[TV] Kiefer Sutherland Calls New 24: Live Another Day Format a 'Godsend'
Posted by Jeremy Thomas on 01.22.2014
Cutting down to twelve episodes makes it easier...
Kiefer Sutherland recently spoke with IGN about 24: Live Another Day. Check out the highlights:
On what it is about Jack Bauer that has made him want to continue the role: "You know, I don't know. You could ask Leonard Cohen the same thing. He's written 73 verses to "Hallelujah," and he's going to write them until the day he dies, because as a musician and as a poet he found a meter and a melody that is intrinsically him, and he writes to it all the time. I love this character. We ended because Howard [Gordon] said, "I know how to finish this eighth year, and I don't know how to start a ninth." I said, "Then we're done." He was like, "Well, do you want someone else to come in?" "No. We did this. We're done." It wasn't because we didn't want to do it. We were just tired. So it was a five-minute conversation when he called me up and said, "I think that I've got an arc of 12 episodes that could be amazing," and I said, "You mean, like, really amazing, like the best season of 24?" He said, "Yeah." I said, "F**k, let's do it.""
On Howard Gordon's reviving the series: "It was clearly nagging at him for awhile. He had thought it out, and it was bugging him. So here we are. But the ending and the beginning, it never had anything to do with a want or not; it was, how can we stay believing that we can do the best kind of show ever? And maybe the break was it. You know, we haven't shot anything yet, and I'm f**king scared! [Laughs] But I wouldn't be here if I didn't think we had a shot at making the best season of 24, and that's what we're going to set out to do, and hopefully we'll do it."

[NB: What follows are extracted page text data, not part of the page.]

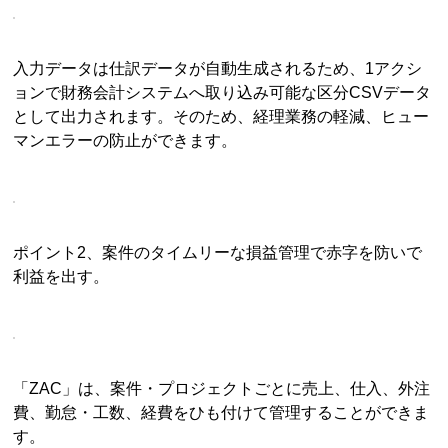
入力データは仕訳データが自動生成されるため、1アクシ
ョンで財務会計システムへ取り込み可能な区分CSVデータ
として出力されます。そのため、経理業務の軽減、ヒュー
マンエラーの防止ができます。
ポイント2、案件のタイムリーな損益管理で赤字を防いで
利益を出す。
「ZAC」は、案件・プロジェクトごとに売上、仕入、外注
費、勤怠・工数、経費をひも付けて管理することができま
す。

On the negative effects of Jack being a fugitive for four years: "Absolutely. I was describing this to a friend of mine. He said, "So what's it going to be like?" I said, "Well, he's been isolated for four years, estranged from his country, estranged from his family -- he's pretty pissed off." He said, "Well, you can't do that. I mean, he's always pissed off." I said, "No, no. There's another notch we can do," and it's not how he deals with someone who's doing something wrong. It's how he deals with someone who might be able to help him - he doesn't even want to know. "I don't trust nobody. I am my own machine." Well, when that dynamic hits Chloe, that's pretty serious, so that's going to be a major shift. Will Chloe be able to pull him back, or is he going to set her up and use her? Has he gone over that point? Is it too far? We're going to play with that."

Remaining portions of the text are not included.